(Beginning of ENTRIES SUPPLIED)

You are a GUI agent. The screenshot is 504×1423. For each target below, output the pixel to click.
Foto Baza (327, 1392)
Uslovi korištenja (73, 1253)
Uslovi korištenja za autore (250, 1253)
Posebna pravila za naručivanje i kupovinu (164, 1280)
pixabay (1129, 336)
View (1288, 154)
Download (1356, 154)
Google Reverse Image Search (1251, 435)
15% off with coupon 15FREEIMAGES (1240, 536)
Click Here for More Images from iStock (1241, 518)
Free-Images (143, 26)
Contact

(End of ENTRIES SUPPLIED)
(Beginning of ENTRIES SUPPLIED)

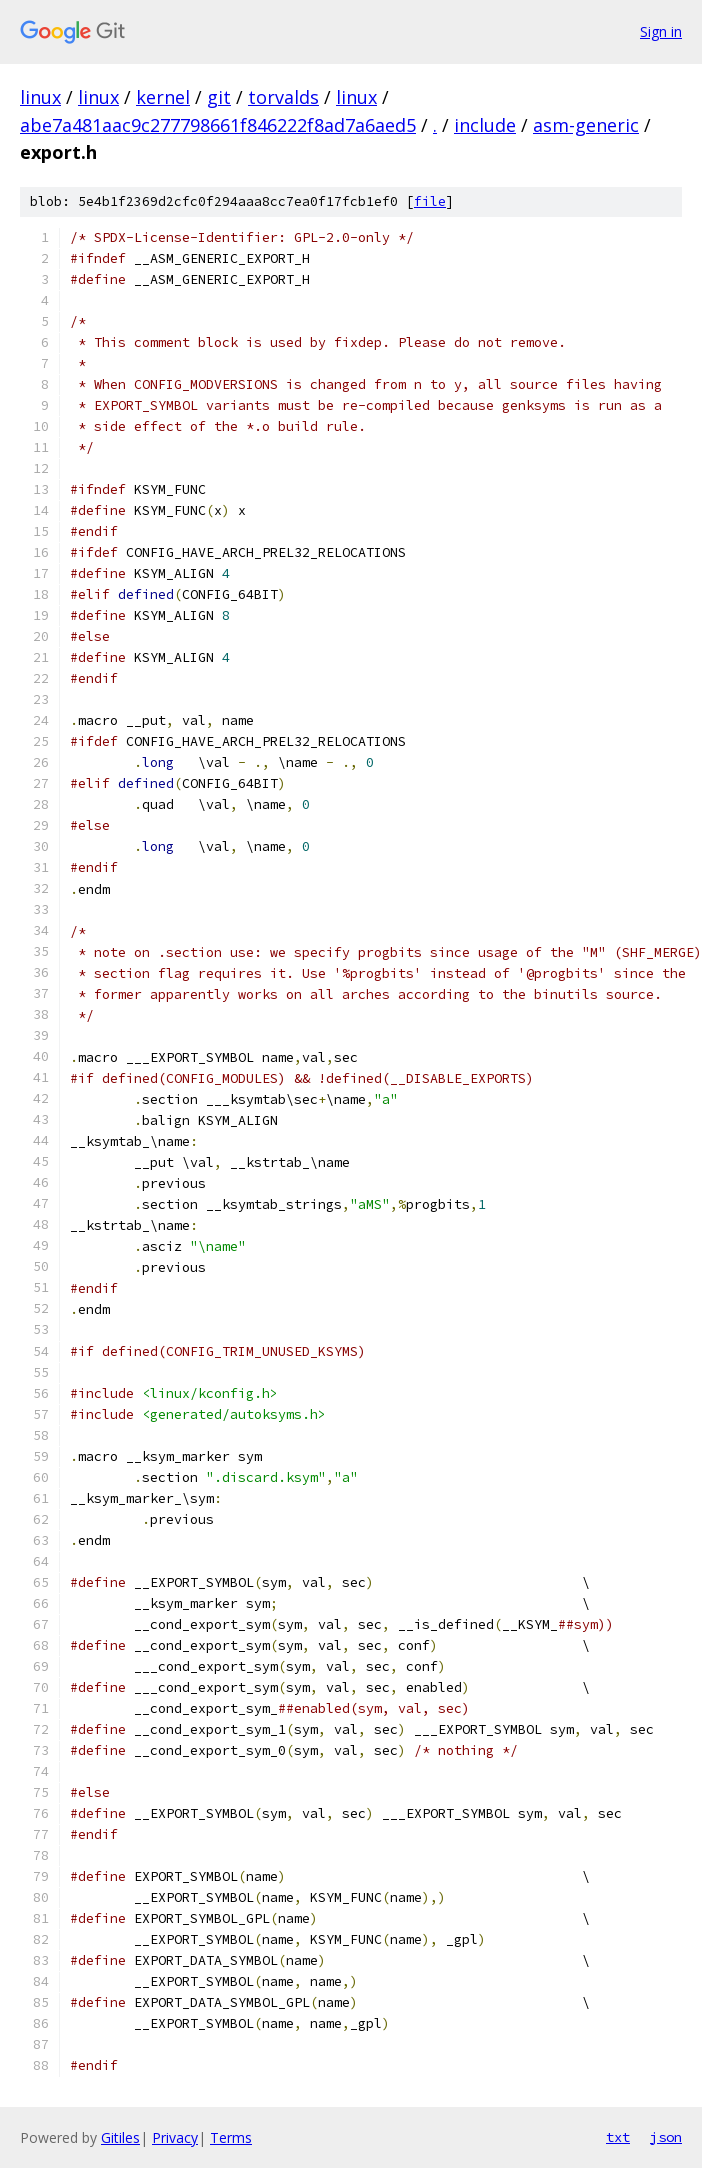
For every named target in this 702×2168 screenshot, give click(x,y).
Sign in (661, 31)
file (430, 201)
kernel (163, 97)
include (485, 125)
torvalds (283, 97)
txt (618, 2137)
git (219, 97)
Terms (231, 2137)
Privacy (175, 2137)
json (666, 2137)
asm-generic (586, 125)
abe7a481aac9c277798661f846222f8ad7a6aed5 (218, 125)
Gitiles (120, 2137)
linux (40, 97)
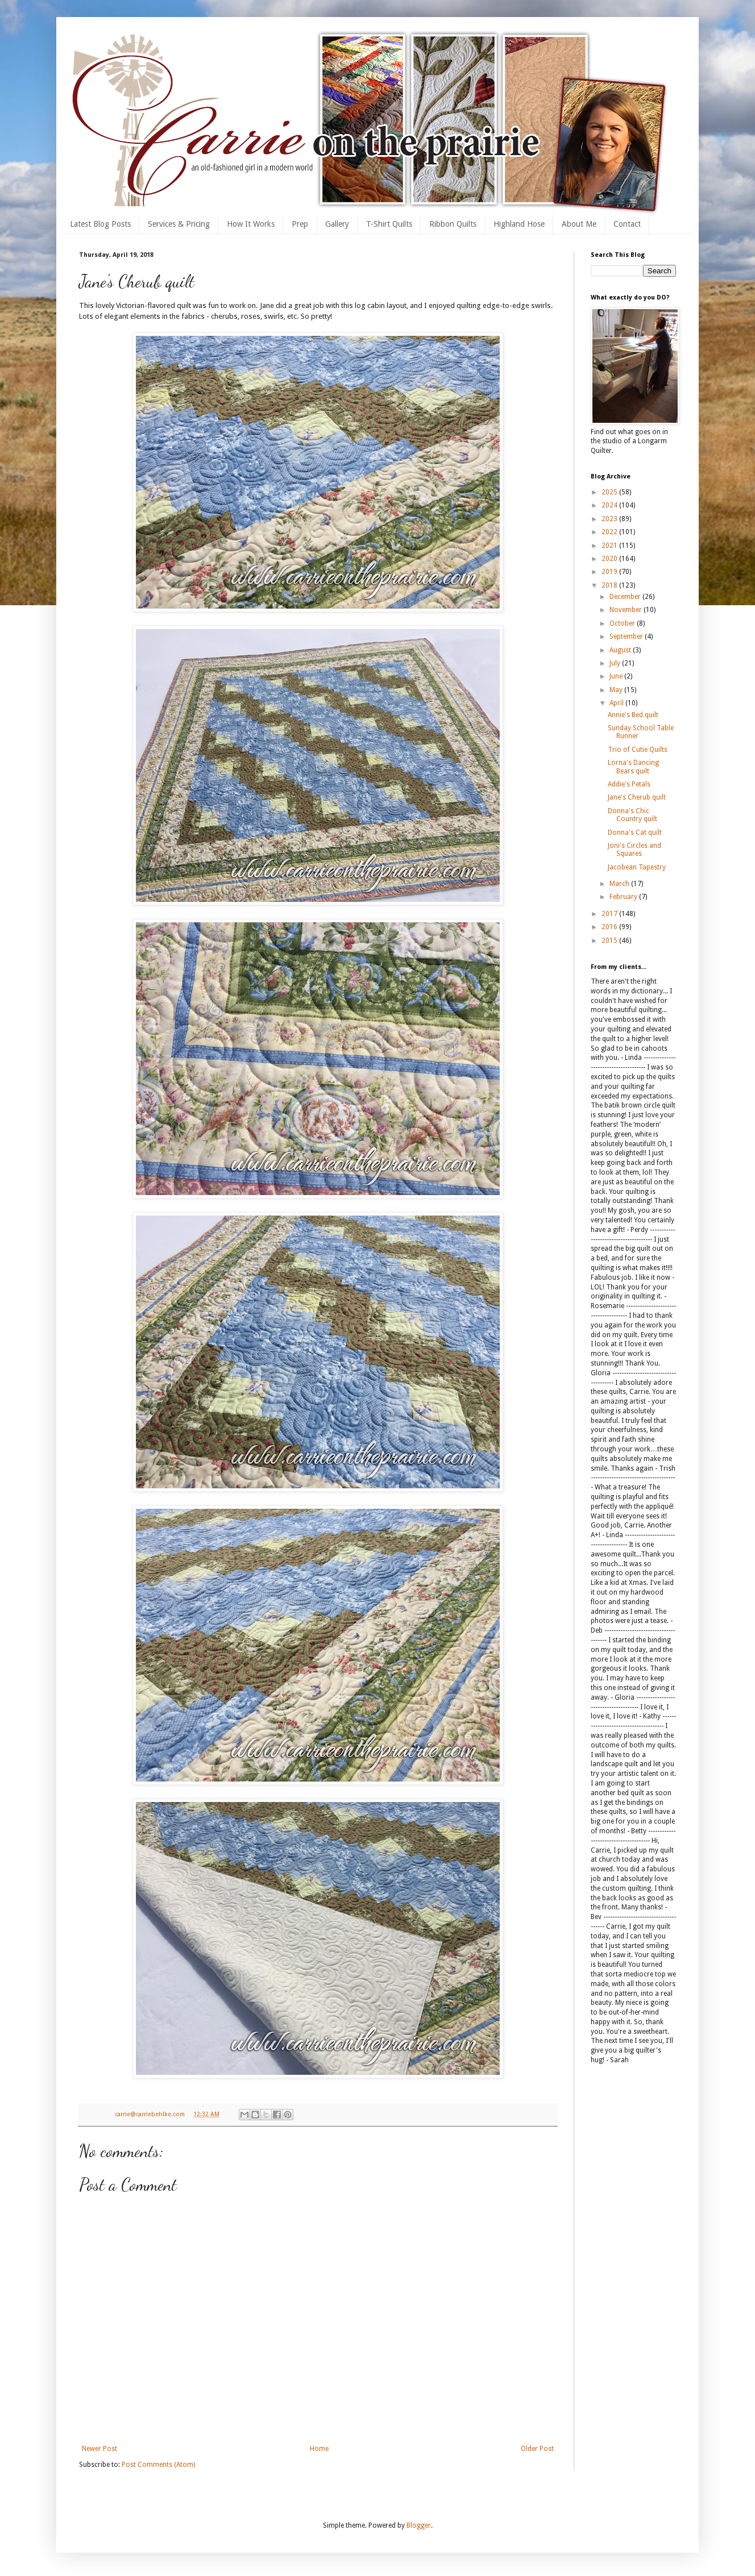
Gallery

(End of ENTRIES SUPPLIED)
(Beginning of ENTRIES SUPPLIED)

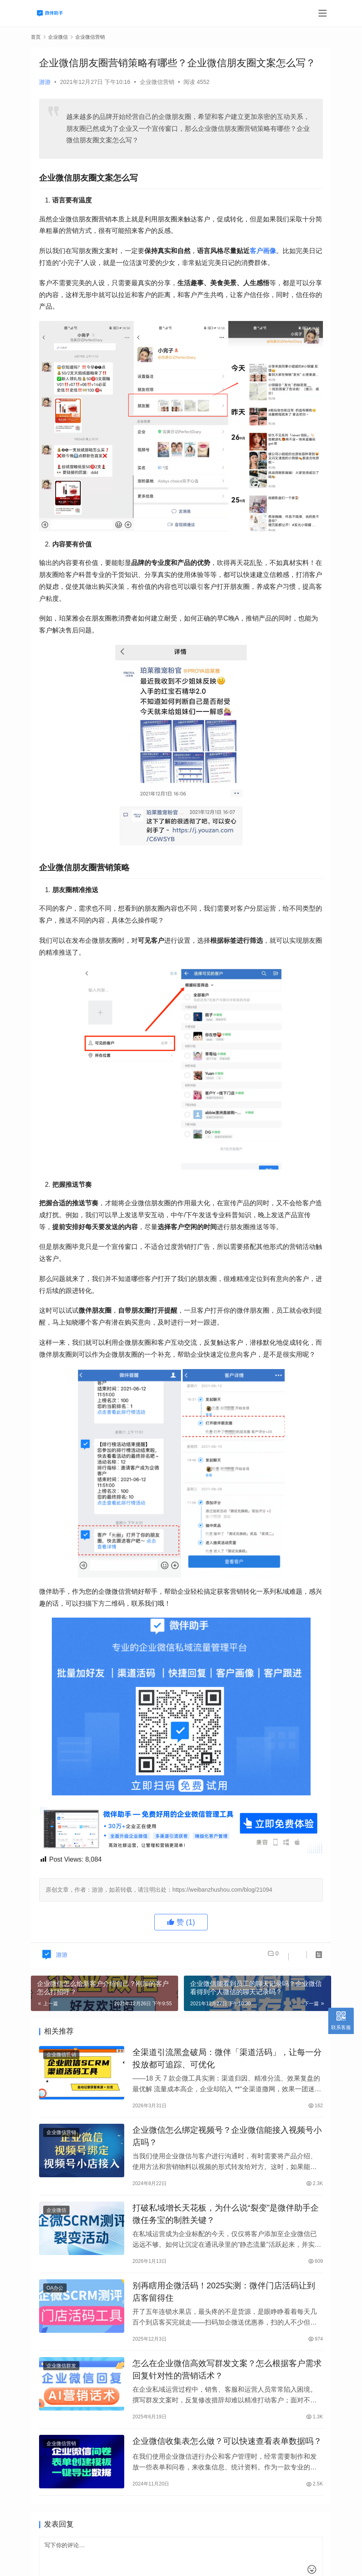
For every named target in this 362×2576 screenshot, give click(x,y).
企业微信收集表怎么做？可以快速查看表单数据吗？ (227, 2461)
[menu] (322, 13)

(End of ENTRIES SUPPLIED)

**ACTIVITY:** When the word "every" shows up in a line of the entries, report that line.

**SOLUTION:**
For every named target in this 702×2168 screenshot, give click(x,y).
For every named target in this 362×2576 screenshot, give click(x,y).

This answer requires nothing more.